Strip out the pictures and output each remaining line of the data word for word.

** RECORDED INFORMATION **
*** Begin section ***
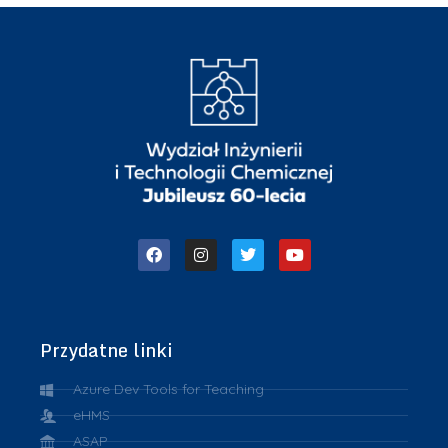
Przydatne linki
Azure Dev Tools for Teaching
eHMS
ASAP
*** End section ***
** RESPONSE **
Przydatne linki
Azure Dev Tools for Teaching
eHMS
ASAP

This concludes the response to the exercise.